§ YOUR INSTRUCTIONS: Wherever the listing holds a picture, leave it out, and copy the remainder exactly.

Start of DATASET EXTRACT

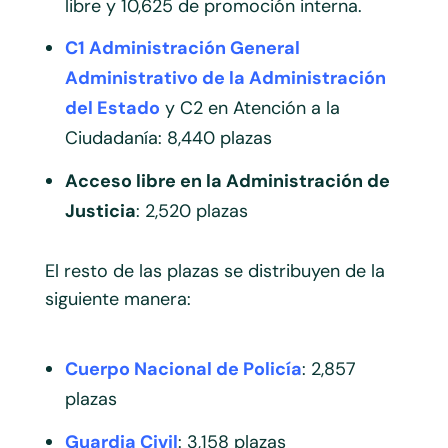
libre y 10,625 de promoción interna.
C1 Administración General
Administrativo de la Administración
del Estado
y C2 en Atención a la
Ciudadanía: 8,440 plazas
Acceso libre en la Administración de
Justicia
: 2,520 plazas
El resto de las plazas se distribuyen de la
siguiente manera:
Cuerpo Nacional de Policía
: 2,857
plazas
Guardia Civil
: 3,158 plazas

End of DATASET EXTRACT

§ EXERCISE OUTPUT:
libre y 10,625 de promoción interna.
C1 Administración General
Administrativo de la Administración
del Estado
y C2 en Atención a la
Ciudadanía: 8,440 plazas
Acceso libre en la Administración de
Justicia
: 2,520 plazas
El resto de las plazas se distribuyen de la
siguiente manera:
Cuerpo Nacional de Policía
: 2,857
plazas
Guardia Civil
: 3,158 plazas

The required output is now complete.